The Gallatin River has dropped significantly and is now quite clear. Salmonflies have been buzzing in the canyon on warm sunny days. Attractor dry flies have been catching quite a few fish. A large orange Chubby Chernobyl should work just fine on top. There are also some PMDs, Yellow Sallies and Caddis coming off throughout the day. A Yellow Stimulator, Rusty Spinner and Elk Hair Caddis are good flies to have. Subsurface, a Pat’s Rubberlegs and Lightning Bug should keep the rod bent. The fish are still mostly stacked up along the banks, so continue to target those softer seams along the bank. If you happen to find yourself out there in dirty water, try nymphing a worm, Pat’s Rubberlegs or a Prince Nymph.
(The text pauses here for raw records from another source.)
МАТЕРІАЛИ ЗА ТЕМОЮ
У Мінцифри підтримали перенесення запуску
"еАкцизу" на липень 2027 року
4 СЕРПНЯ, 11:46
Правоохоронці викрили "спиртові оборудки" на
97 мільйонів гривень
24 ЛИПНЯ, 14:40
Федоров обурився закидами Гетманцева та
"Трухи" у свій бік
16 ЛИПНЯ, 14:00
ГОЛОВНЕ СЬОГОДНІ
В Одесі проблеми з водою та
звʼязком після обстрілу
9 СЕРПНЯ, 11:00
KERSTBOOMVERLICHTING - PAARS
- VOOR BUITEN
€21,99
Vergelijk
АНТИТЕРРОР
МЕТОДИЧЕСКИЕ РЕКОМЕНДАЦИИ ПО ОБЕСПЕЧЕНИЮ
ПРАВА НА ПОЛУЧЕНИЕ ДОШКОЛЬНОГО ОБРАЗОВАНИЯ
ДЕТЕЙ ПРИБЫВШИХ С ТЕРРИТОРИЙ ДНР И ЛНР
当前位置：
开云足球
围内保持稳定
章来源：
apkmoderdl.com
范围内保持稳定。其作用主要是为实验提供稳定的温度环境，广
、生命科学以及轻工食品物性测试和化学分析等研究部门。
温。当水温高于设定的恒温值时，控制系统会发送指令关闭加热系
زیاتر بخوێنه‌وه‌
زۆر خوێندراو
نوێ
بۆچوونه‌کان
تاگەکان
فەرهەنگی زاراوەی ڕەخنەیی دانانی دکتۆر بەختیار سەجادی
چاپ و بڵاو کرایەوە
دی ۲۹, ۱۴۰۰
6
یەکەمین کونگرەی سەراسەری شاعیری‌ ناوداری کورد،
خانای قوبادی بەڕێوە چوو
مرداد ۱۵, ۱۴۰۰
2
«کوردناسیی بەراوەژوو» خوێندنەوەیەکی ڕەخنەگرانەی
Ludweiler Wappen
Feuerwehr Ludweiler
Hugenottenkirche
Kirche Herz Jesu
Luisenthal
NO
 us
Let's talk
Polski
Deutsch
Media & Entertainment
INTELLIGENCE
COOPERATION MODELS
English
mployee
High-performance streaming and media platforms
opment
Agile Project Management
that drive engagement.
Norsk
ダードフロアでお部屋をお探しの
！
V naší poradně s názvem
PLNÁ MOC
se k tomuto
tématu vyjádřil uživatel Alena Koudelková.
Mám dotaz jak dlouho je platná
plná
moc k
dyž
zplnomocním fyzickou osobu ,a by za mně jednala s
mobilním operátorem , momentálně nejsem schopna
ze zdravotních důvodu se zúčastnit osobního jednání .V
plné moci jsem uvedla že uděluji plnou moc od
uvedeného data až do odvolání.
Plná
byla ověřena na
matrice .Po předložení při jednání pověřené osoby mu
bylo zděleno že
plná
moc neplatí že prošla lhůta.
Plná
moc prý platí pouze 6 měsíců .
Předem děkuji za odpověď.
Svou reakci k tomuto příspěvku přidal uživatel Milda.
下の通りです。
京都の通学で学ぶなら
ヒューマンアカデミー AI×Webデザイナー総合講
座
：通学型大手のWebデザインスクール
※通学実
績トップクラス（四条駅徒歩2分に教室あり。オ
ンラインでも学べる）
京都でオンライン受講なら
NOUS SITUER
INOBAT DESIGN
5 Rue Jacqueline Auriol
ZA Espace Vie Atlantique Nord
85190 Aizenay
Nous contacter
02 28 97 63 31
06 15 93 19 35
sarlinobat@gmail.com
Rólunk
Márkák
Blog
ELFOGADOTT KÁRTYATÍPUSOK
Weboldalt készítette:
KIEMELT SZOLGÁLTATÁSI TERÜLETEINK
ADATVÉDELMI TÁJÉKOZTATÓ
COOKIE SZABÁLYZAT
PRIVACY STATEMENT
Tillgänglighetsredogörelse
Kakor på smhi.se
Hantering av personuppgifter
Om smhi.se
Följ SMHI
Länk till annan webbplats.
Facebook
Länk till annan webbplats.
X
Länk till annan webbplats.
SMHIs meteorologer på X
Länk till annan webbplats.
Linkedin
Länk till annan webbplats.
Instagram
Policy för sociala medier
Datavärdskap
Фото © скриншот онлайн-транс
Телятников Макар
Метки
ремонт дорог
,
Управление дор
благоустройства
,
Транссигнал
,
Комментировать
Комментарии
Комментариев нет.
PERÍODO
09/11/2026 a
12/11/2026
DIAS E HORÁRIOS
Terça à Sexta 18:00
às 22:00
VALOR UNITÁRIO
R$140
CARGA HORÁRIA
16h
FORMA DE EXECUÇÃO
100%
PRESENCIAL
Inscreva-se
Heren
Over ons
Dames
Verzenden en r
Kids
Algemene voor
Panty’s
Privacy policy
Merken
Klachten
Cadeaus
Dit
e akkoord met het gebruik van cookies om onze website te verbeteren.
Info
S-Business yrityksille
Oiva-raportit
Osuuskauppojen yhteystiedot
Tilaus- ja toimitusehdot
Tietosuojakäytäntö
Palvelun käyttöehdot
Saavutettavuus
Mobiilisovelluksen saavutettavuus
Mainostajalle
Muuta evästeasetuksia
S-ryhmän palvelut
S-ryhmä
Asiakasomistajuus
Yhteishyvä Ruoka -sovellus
Keep in mind you can shop all of our flies in our online store for both shipping and curbside pickup. You can also order hand-picked fly selections for the Gallatin River before you head out and we’ll have them ready for you to pick up!
Gallatin River Overview
The Gallatin River is one of the more scenic, blue-ribbon trout waters found in the Bozeman area. The river changes in character from a small mountain stream near its headwaters in Yellowstone National Park to a medium-sized, classic western river once it flows into the Gallatin Valley. The middle portion of the river flows through the Gallatin Canyon and is characterized by pocket water and swift currents. Once it leaves the canyon stretch, the river slows its pace with much of the trout water being found in a classic riffle, pool, and run water types. The Gallatin River is noted for having very clean, cold water throughout its course and served as the setting in which much of “A River Runs Through It” was filmed.